------ Material for the task ------

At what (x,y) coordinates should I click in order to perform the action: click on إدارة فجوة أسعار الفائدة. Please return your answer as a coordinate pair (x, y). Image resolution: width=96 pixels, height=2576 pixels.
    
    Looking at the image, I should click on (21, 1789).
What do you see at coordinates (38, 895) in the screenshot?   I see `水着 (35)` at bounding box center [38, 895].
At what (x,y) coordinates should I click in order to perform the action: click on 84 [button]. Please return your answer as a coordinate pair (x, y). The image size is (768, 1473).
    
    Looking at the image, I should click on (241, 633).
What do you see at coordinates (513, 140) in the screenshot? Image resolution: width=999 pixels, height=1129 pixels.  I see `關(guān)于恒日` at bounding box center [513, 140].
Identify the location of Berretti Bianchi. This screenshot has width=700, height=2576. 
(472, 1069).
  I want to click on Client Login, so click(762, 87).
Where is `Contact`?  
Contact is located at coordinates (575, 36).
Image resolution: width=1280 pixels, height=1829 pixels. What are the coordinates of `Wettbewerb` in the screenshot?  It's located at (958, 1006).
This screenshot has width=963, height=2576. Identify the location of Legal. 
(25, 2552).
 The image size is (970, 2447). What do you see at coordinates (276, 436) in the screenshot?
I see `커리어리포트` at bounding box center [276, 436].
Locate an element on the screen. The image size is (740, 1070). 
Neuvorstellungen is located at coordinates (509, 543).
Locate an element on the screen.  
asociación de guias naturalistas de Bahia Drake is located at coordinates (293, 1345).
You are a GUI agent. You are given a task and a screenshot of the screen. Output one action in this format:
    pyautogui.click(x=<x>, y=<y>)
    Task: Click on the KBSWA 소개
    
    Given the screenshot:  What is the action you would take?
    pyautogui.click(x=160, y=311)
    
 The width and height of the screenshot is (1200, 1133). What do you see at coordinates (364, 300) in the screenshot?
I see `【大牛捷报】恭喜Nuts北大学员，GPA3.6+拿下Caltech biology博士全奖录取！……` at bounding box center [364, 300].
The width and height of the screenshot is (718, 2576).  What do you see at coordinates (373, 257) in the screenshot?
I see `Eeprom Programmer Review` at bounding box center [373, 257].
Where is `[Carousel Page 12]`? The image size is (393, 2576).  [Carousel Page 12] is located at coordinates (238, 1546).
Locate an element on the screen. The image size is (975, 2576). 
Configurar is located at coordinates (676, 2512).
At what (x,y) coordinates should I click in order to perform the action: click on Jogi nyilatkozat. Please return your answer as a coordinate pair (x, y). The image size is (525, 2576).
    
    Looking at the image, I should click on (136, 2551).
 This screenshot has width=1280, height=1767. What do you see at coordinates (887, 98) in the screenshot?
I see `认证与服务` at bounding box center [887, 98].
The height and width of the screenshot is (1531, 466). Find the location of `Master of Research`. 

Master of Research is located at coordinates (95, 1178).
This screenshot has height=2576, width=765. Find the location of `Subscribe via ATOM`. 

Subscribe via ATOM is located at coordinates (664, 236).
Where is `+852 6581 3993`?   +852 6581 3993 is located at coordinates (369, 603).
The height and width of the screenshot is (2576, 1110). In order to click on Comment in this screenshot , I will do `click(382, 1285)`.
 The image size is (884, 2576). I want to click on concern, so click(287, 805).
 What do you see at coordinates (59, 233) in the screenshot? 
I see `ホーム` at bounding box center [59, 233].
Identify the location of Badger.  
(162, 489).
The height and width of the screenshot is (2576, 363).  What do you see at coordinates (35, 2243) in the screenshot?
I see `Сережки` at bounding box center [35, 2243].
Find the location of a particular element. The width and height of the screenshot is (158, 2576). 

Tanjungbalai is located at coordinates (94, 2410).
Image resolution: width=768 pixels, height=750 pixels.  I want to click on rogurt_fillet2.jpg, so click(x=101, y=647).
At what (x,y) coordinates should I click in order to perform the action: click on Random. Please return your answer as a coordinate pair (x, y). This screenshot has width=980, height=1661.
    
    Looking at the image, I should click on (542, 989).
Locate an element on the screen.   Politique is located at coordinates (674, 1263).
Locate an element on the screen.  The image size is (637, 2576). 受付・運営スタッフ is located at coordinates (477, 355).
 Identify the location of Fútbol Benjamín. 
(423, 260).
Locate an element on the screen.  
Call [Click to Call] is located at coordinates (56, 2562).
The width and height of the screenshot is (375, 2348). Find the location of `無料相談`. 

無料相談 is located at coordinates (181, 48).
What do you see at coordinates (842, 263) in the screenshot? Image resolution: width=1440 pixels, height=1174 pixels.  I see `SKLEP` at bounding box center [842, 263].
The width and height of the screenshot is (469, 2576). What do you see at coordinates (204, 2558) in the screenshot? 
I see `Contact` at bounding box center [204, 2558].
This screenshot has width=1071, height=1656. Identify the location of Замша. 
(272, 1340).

------

**Task goal**
The listing above needs to be retyped. Reproduce every line exactly.

**Your solution**
At what (x,y) coordinates should I click in order to perform the action: click on إدارة فجوة أسعار الفائدة. Please return your answer as a coordinate pair (x, y). Image resolution: width=96 pixels, height=2576 pixels.
    
    Looking at the image, I should click on (21, 1789).
What do you see at coordinates (38, 895) in the screenshot?   I see `水着 (35)` at bounding box center [38, 895].
At what (x,y) coordinates should I click in order to perform the action: click on 84 [button]. Please return your answer as a coordinate pair (x, y). The image size is (768, 1473).
    
    Looking at the image, I should click on (241, 633).
What do you see at coordinates (513, 140) in the screenshot? Image resolution: width=999 pixels, height=1129 pixels.  I see `關(guān)于恒日` at bounding box center [513, 140].
Identify the location of Berretti Bianchi. This screenshot has width=700, height=2576. 
(472, 1069).
  I want to click on Client Login, so click(762, 87).
Where is `Contact`?  
Contact is located at coordinates (575, 36).
Image resolution: width=1280 pixels, height=1829 pixels. What are the coordinates of `Wettbewerb` in the screenshot?  It's located at (958, 1006).
This screenshot has width=963, height=2576. Identify the location of Legal. 
(25, 2552).
 The image size is (970, 2447). What do you see at coordinates (276, 436) in the screenshot?
I see `커리어리포트` at bounding box center [276, 436].
Locate an element on the screen. The image size is (740, 1070). 
Neuvorstellungen is located at coordinates (509, 543).
Locate an element on the screen.  
asociación de guias naturalistas de Bahia Drake is located at coordinates (293, 1345).
You are a GUI agent. You are given a task and a screenshot of the screen. Output one action in this format:
    pyautogui.click(x=<x>, y=<y>)
    Task: Click on the KBSWA 소개
    
    Given the screenshot:  What is the action you would take?
    pyautogui.click(x=160, y=311)
    
 The width and height of the screenshot is (1200, 1133). What do you see at coordinates (364, 300) in the screenshot?
I see `【大牛捷报】恭喜Nuts北大学员，GPA3.6+拿下Caltech biology博士全奖录取！……` at bounding box center [364, 300].
The width and height of the screenshot is (718, 2576).  What do you see at coordinates (373, 257) in the screenshot?
I see `Eeprom Programmer Review` at bounding box center [373, 257].
Where is `[Carousel Page 12]`? The image size is (393, 2576).  [Carousel Page 12] is located at coordinates (238, 1546).
Locate an element on the screen. The image size is (975, 2576). 
Configurar is located at coordinates (676, 2512).
At what (x,y) coordinates should I click in order to perform the action: click on Jogi nyilatkozat. Please return your answer as a coordinate pair (x, y). The image size is (525, 2576).
    
    Looking at the image, I should click on (136, 2551).
 This screenshot has width=1280, height=1767. What do you see at coordinates (887, 98) in the screenshot?
I see `认证与服务` at bounding box center [887, 98].
The height and width of the screenshot is (1531, 466). Find the location of `Master of Research`. 

Master of Research is located at coordinates (95, 1178).
This screenshot has height=2576, width=765. Find the location of `Subscribe via ATOM`. 

Subscribe via ATOM is located at coordinates (664, 236).
Where is `+852 6581 3993`?   +852 6581 3993 is located at coordinates (369, 603).
The height and width of the screenshot is (2576, 1110). In order to click on Comment in this screenshot , I will do `click(382, 1285)`.
 The image size is (884, 2576). I want to click on concern, so click(287, 805).
 What do you see at coordinates (59, 233) in the screenshot? 
I see `ホーム` at bounding box center [59, 233].
Identify the location of Badger.  
(162, 489).
The height and width of the screenshot is (2576, 363).  What do you see at coordinates (35, 2243) in the screenshot?
I see `Сережки` at bounding box center [35, 2243].
Find the location of a particular element. The width and height of the screenshot is (158, 2576). 

Tanjungbalai is located at coordinates (94, 2410).
Image resolution: width=768 pixels, height=750 pixels.  I want to click on rogurt_fillet2.jpg, so click(x=101, y=647).
At what (x,y) coordinates should I click in order to perform the action: click on Random. Please return your answer as a coordinate pair (x, y). This screenshot has width=980, height=1661.
    
    Looking at the image, I should click on (542, 989).
Locate an element on the screen.   Politique is located at coordinates (674, 1263).
Locate an element on the screen.  The image size is (637, 2576). 受付・運営スタッフ is located at coordinates (477, 355).
 Identify the location of Fútbol Benjamín. 
(423, 260).
Locate an element on the screen.  
Call [Click to Call] is located at coordinates (56, 2562).
The width and height of the screenshot is (375, 2348). Find the location of `無料相談`. 

無料相談 is located at coordinates (181, 48).
What do you see at coordinates (842, 263) in the screenshot? Image resolution: width=1440 pixels, height=1174 pixels.  I see `SKLEP` at bounding box center [842, 263].
The width and height of the screenshot is (469, 2576). What do you see at coordinates (204, 2558) in the screenshot? 
I see `Contact` at bounding box center [204, 2558].
This screenshot has width=1071, height=1656. Identify the location of Замша. 
(272, 1340).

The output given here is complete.